I’m going to give you a quick list of 7 things to consider when thinking about coping with any kind of loss:
- Don’t automatically jump to taking something.
- Try a variety of interventions to see what sticks for you.
- Consult with a therapist, a medical doctor or both.
- Use your natural supports (family, friends, co-workers).
- Ask yourself whether what you’re doing is moving you closer to healing or nah.
- Remind yourself that you experienced a super challenging thing & there is no quick fix.
- Ask yourself, “am I using ‘x-thing’ to process my feelings or mask my feelings?”
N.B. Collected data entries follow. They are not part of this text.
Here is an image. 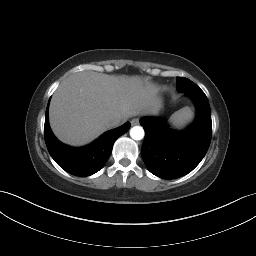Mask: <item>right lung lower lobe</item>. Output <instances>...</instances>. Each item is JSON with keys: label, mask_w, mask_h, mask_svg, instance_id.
Wrapping results in <instances>:
<instances>
[{"label": "right lung lower lobe", "mask_w": 256, "mask_h": 256, "mask_svg": "<svg viewBox=\"0 0 256 256\" xmlns=\"http://www.w3.org/2000/svg\"><path fill=\"white\" fill-rule=\"evenodd\" d=\"M49 105V103H48ZM127 122L104 133L93 143L72 148L60 143L52 134L48 123V106L45 114L44 136L47 149L55 162L68 173L75 176H90L98 172L108 160L115 140L130 128Z\"/></svg>", "instance_id": "right-lung-lower-lobe-1"}]
</instances>
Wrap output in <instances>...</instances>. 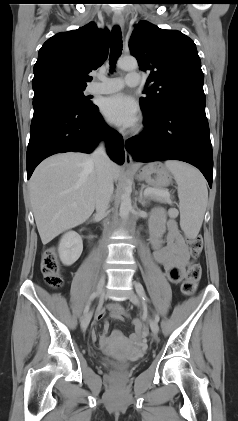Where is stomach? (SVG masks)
I'll list each match as a JSON object with an SVG mask.
<instances>
[{
  "instance_id": "1",
  "label": "stomach",
  "mask_w": 238,
  "mask_h": 421,
  "mask_svg": "<svg viewBox=\"0 0 238 421\" xmlns=\"http://www.w3.org/2000/svg\"><path fill=\"white\" fill-rule=\"evenodd\" d=\"M136 175L139 180L155 188H165L172 182L169 170L160 162L146 164L136 172Z\"/></svg>"
}]
</instances>
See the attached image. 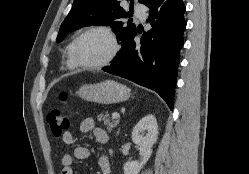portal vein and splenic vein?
Here are the masks:
<instances>
[{"label": "portal vein and splenic vein", "instance_id": "portal-vein-and-splenic-vein-1", "mask_svg": "<svg viewBox=\"0 0 249 174\" xmlns=\"http://www.w3.org/2000/svg\"><path fill=\"white\" fill-rule=\"evenodd\" d=\"M112 118H113V119H119V118H120L119 113H113V114H112Z\"/></svg>", "mask_w": 249, "mask_h": 174}]
</instances>
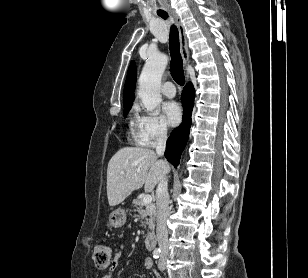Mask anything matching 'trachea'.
<instances>
[{
	"mask_svg": "<svg viewBox=\"0 0 308 278\" xmlns=\"http://www.w3.org/2000/svg\"><path fill=\"white\" fill-rule=\"evenodd\" d=\"M158 15L163 19L168 18V14L166 12H159ZM169 49L171 55V75L177 84L183 86L185 83V76L183 71V61L180 54L179 32L175 25H172L170 28Z\"/></svg>",
	"mask_w": 308,
	"mask_h": 278,
	"instance_id": "trachea-1",
	"label": "trachea"
}]
</instances>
I am NOT a medical doctor of any kind and if you have very specific concerns about this kind of thing, please seek help from the appropriate professional. Also, though I am a therapist, I am not YOUR treating professional! I don’t know your life and cannot/am not making specific recommendations for you in this post. This is geared to generate conversation and maybe even questions/talking points you can take to your specific helping professional to find out what’s best for YOU. Let me be clear, I’m not saying that meds can’t help people. What I am saying is that it would be beneficial for you to do your research, talk with professional, soul search and make informed decisions so you’re not medicalizing your grief too. Popping pills & bottles may sound like a good time and it may even sound like a much needed escape from your life right now. Just remember, “wherever you go, there you are.” You can’t run away from realities no matter how unfortunate and shitty they are. What you can do, is work on changing your reality through healing so you don’t have to continue trying to escape it. Think about it and let me know your thoughts in the comments. Sending ❤ & healing.